Depends on the size, depth of the draws and weight capacity, a picture of each cabinet would help. At first I was going to suggest a 1o draws and a cabinet. The cabinet could be used for chucks steady rest or other big heavy items and have extra heavy pullout sliders. But if the 15 drawer had at least 2 draws with heavy duty  rails (they are usually rated at something like 250 pounds or greater) you could use for your most common chucks used, then why get a cabinet and have to build sliders. Very hard to get items out of the cabinets, and if it is that big than I would not store it at the machine. Also you may consider one large flat drawer for various collets, and make a holder so they are easily accessible. I use a 5C setup and probably have 70+ collets, I also have an ER-40 set  that I use in the tailstock. As far as draws, I can fit most everything (excluding collets and chucks) I need for the lathe in one of HF 18" 7 Drawer cabinet 68785 fitted with wheels. I have a rack on the back of my lathe that I use for few holders that I am using on a job, holds chuck keys, and another rack for various talstock tooling. I am not a big fan of having a lot of clutter above the splash shield, just like to keep it clean and simple.

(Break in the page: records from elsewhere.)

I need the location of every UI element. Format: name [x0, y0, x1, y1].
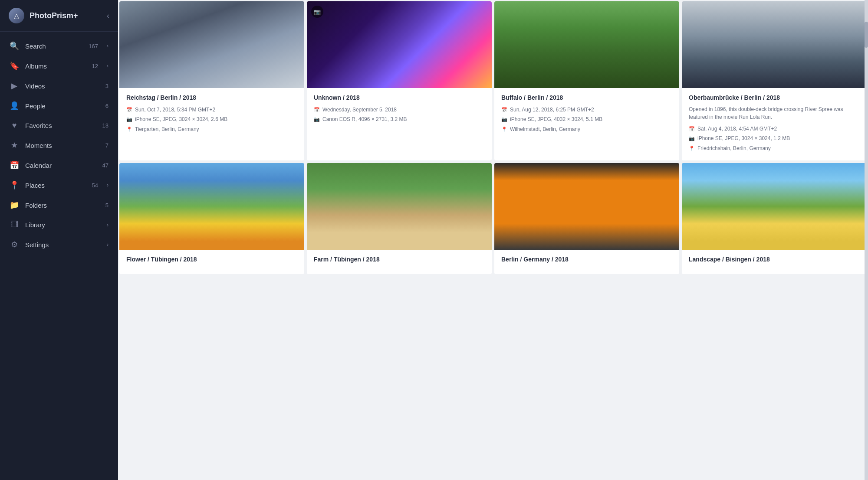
photo-card-berlin-graffiti[interactable]: ♡ Berlin / Germany / 2018: [494, 163, 679, 274]
photo-grid: ♡ Reichstag / Berlin / 2018 📅 Sun, Oct 7…: [118, 0, 868, 275]
photo-thumbnail-flower: ♡: [119, 163, 304, 250]
pin-icon: 📍: [126, 125, 132, 134]
scrollbar[interactable]: [865, 0, 868, 480]
sidebar-count-places: 54: [89, 182, 98, 189]
photo-location-buffalo: Wilhelmstadt, Berlin, Germany: [510, 125, 580, 134]
photo-camera-row-reichstag: 📷 iPhone SE, JPEG, 3024 × 3024, 2.6 MB: [126, 115, 297, 124]
chevron-albums-icon: ›: [107, 63, 108, 69]
photo-card-unknown[interactable]: 📷 ♡ Unknown / 2018 📅 Wednesday, Septembe…: [307, 1, 492, 160]
calendar-icon: 📅: [126, 106, 132, 114]
photo-camera-oberbaum: iPhone SE, JPEG, 3024 × 3024, 1.2 MB: [697, 134, 790, 143]
places-icon: 📍: [10, 180, 19, 190]
photo-card-reichstag[interactable]: ♡ Reichstag / Berlin / 2018 📅 Sun, Oct 7…: [119, 1, 304, 160]
photo-camera-row-unknown: 📷 Canon EOS R, 4096 × 2731, 3.2 MB: [314, 115, 485, 124]
sidebar-label-folders: Folders: [25, 202, 94, 209]
photo-camera-buffalo: iPhone SE, JPEG, 4032 × 3024, 5.1 MB: [510, 115, 602, 124]
sidebar-item-calendar[interactable]: 📅 Calendar 47: [0, 155, 118, 175]
photo-card-flower[interactable]: ♡ Flower / Tübingen / 2018: [119, 163, 304, 274]
photo-camera-row-buffalo: 📷 iPhone SE, JPEG, 4032 × 3024, 5.1 MB: [501, 115, 672, 124]
sidebar-label-people: People: [25, 102, 94, 110]
photo-thumbnail-farm: ♡: [307, 163, 492, 250]
photo-card-oberbaum[interactable]: ♡ Oberbaumbrücke / Berlin / 2018 Opened …: [682, 1, 867, 160]
sidebar-item-people[interactable]: 👤 People 6: [0, 96, 118, 116]
sidebar-item-videos[interactable]: ▶ Videos 3: [0, 76, 118, 96]
camera-icon: 📷: [689, 134, 695, 143]
photo-meta-buffalo: 📅 Sun, Aug 12, 2018, 6:25 PM GMT+2 📷 iPh…: [501, 105, 672, 134]
photo-title-buffalo: Buffalo / Berlin / 2018: [501, 94, 672, 101]
photo-date-row-unknown: 📅 Wednesday, September 5, 2018: [314, 105, 485, 114]
photo-date-row-oberbaum: 📅 Sat, Aug 4, 2018, 4:54 AM GMT+2: [689, 124, 860, 133]
sidebar-label-videos: Videos: [25, 82, 94, 90]
photo-card-landscape[interactable]: ♡ Landscape / Bisingen / 2018: [682, 163, 867, 274]
camera-icon: 📷: [314, 115, 320, 124]
photo-image-flower: [119, 163, 304, 250]
photo-title-flower: Flower / Tübingen / 2018: [126, 256, 297, 263]
calendar-icon: 📅: [689, 125, 695, 133]
photo-image-berlin-graffiti: [494, 163, 679, 250]
calendar-icon: 📅: [501, 106, 507, 114]
sidebar-item-places[interactable]: 📍 Places 54 ›: [0, 175, 118, 195]
app-name: PhotoPrism+: [30, 11, 78, 20]
photo-thumbnail-berlin-graffiti: ♡: [494, 163, 679, 250]
sidebar-count-moments: 7: [100, 142, 108, 149]
scroll-thumb[interactable]: [865, 22, 868, 48]
sidebar-item-favorites[interactable]: ♥ Favorites 13: [0, 116, 118, 135]
photo-card-farm[interactable]: ♡ Farm / Tübingen / 2018: [307, 163, 492, 274]
search-icon: 🔍: [10, 41, 19, 51]
photo-thumbnail-unknown: 📷 ♡: [307, 1, 492, 88]
photo-location-row-reichstag: 📍 Tiergarten, Berlin, Germany: [126, 125, 297, 134]
sidebar-count-albums: 12: [89, 63, 98, 69]
photo-meta-reichstag: 📅 Sun, Oct 7, 2018, 5:34 PM GMT+2 📷 iPho…: [126, 105, 297, 134]
sidebar-label-library: Library: [25, 221, 98, 229]
sidebar-label-places: Places: [25, 182, 83, 189]
chevron-search-icon: ›: [107, 43, 108, 49]
photo-info-buffalo: Buffalo / Berlin / 2018 📅 Sun, Aug 12, 2…: [494, 88, 679, 141]
app-logo: △ PhotoPrism+: [9, 8, 78, 23]
photo-title-reichstag: Reichstag / Berlin / 2018: [126, 94, 297, 101]
photo-image-buffalo: [494, 1, 679, 88]
photo-date-unknown: Wednesday, September 5, 2018: [322, 105, 397, 114]
sidebar-item-albums[interactable]: 🔖 Albums 12 ›: [0, 56, 118, 76]
photo-location-reichstag: Tiergarten, Berlin, Germany: [135, 125, 199, 134]
logo-icon: △: [9, 8, 24, 23]
photo-card-buffalo[interactable]: ♡ Buffalo / Berlin / 2018 📅 Sun, Aug 12,…: [494, 1, 679, 160]
photo-location-oberbaum: Friedrichshain, Berlin, Germany: [697, 144, 771, 153]
photo-image-landscape: [682, 163, 867, 250]
sidebar-count-people: 6: [100, 103, 108, 109]
photo-image-oberbaum: [682, 1, 867, 88]
sidebar-collapse-button[interactable]: ‹: [107, 11, 109, 20]
albums-icon: 🔖: [10, 61, 19, 71]
sidebar-item-search[interactable]: 🔍 Search 167 ›: [0, 36, 118, 56]
sidebar-label-settings: Settings: [25, 241, 98, 248]
photo-location-row-oberbaum: 📍 Friedrichshain, Berlin, Germany: [689, 144, 860, 153]
photo-title-berlin-graffiti: Berlin / Germany / 2018: [501, 256, 672, 263]
photo-title-farm: Farm / Tübingen / 2018: [314, 256, 485, 263]
photo-date-oberbaum: Sat, Aug 4, 2018, 4:54 AM GMT+2: [697, 124, 777, 133]
sidebar-label-moments: Moments: [25, 142, 94, 149]
photo-title-landscape: Landscape / Bisingen / 2018: [689, 256, 860, 263]
chevron-places-icon: ›: [107, 182, 108, 188]
sidebar-label-search: Search: [25, 42, 82, 50]
chevron-settings-icon: ›: [107, 242, 108, 248]
sidebar-nav: 🔍 Search 167 › 🔖 Albums 12 › ▶ Videos 3 …: [0, 32, 118, 480]
main-content: ♡ Reichstag / Berlin / 2018 📅 Sun, Oct 7…: [118, 0, 868, 480]
sidebar-item-moments[interactable]: ★ Moments 7: [0, 135, 118, 155]
photo-thumbnail-reichstag: ♡: [119, 1, 304, 88]
calendar-icon: 📅: [10, 160, 19, 170]
videos-icon: ▶: [10, 81, 19, 91]
sidebar-item-folders[interactable]: 📁 Folders 5: [0, 195, 118, 215]
photo-info-berlin-graffiti: Berlin / Germany / 2018: [494, 250, 679, 274]
photo-thumbnail-landscape: ♡: [682, 163, 867, 250]
photo-image-reichstag: [119, 1, 304, 88]
sidebar-label-albums: Albums: [25, 62, 83, 70]
photo-date-reichstag: Sun, Oct 7, 2018, 5:34 PM GMT+2: [135, 105, 215, 114]
photo-date-buffalo: Sun, Aug 12, 2018, 6:25 PM GMT+2: [510, 105, 594, 114]
sidebar-item-library[interactable]: 🎞 Library ›: [0, 215, 118, 235]
settings-icon: ⚙: [10, 240, 19, 249]
camera-badge-unknown: 📷: [311, 6, 323, 18]
people-icon: 👤: [10, 101, 19, 111]
photo-info-landscape: Landscape / Bisingen / 2018: [682, 250, 867, 274]
sidebar: △ PhotoPrism+ ‹ 🔍 Search 167 › 🔖 Albums …: [0, 0, 118, 480]
moments-icon: ★: [10, 140, 19, 150]
sidebar-item-settings[interactable]: ⚙ Settings ›: [0, 235, 118, 255]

My only concern is that with such a large cabinet, you would need a very strong metal frame around it, the feet supports will be at either end of the machine, I do not know if this is an issue. You will also need to be careful of bed twist, as it is hard to get the top perfectly flat surface. A number of individuals have made there own base, you can do a search and note their comments. Haven't seen a 6' tool chest used, mar be too big.

http://www.hobby-machinist.com/thre...and-for-the-pm1340gt-lathe.59917/#post-494518
http://www.hobby-machinist.com/threads/another-pm1340gt-build.52267/


----------



## peder.wennberg (Sep 6, 2017)

Mark,

Thanks for your input.  Attached are photos of the two cabinets I'm considering.  Drawers are rated for 100 lbs each and are good size for what I think I'll need.  I'm leaning toward all drawers.  Heavy items would go in lower drawers.  Just thinking indicators and such could go in the cabinet as an example.

The frame around the cabinet would be 3" x 3" x 1/4" wall tubing with (4) 3/4" x 10, 3" diameter leveling feet on the corners.  The lathe would be mounted on a 6 ft length of 10"x 3" channel welded to 3 1/2" angle on the ends that would be bolted to the frame uprights.  This is a similar version of David Best's stand design.  Span beam is very rigid, all weight is transferred to the legs.  The rest of the frame basically carries the weight of the toolbox and tools.  I estimate the frame including beam plus toolbox empty will be about 650 lbs.


----------



## peder.wennberg (Sep 6, 2017)

Photos attached


----------



## mksj (Sep 6, 2017)

Hi Peder,
My vote would be all draws, I find the cabinets very awkward especially when small. My only concern is the rating of the drawers on the models you are considering (looks like a Costco or Sam's Club model), if a draw is extended and you drop a chuck in it it may give. They are also usually a bit optimistic on the ratings and the quality of the slides are often not very smooth. I would also look at the Harbor Freight  61656 72" cabinet, I believe David also used a smaller HF model. The Harbor Freight  61656 has a nice assortment of draws.  The cabinet is very heavy (528 lb), but you could save on shipping costs if there is a HF near you.  The other factor is the cabinet height may be a problem unless you are on the tall side. I really like the single beam lathe stand design that David did, but he was unable to use the stock chip pan I  believe his design was a bit smaller.  It should work well as you have outlined, but that is a massive amount of draws, and then you will need to fill them all.
Mark


----------



## peder.wennberg (Sep 6, 2017)

You are correct about the height.  I believe the stock PM 1340 GT stand is 31", what I'm proposing is 36-37" before mounting the lathe.  I'm 6'2", but think that is about max. for that lathe and still have good visibility around the work.  looked at the HF toolbox and I have a store nearby, but it is much taller than 28" without casters.

David wanted a removable chip pan, but I will use the stock chip pan mounted between the lathe and the beam.


----------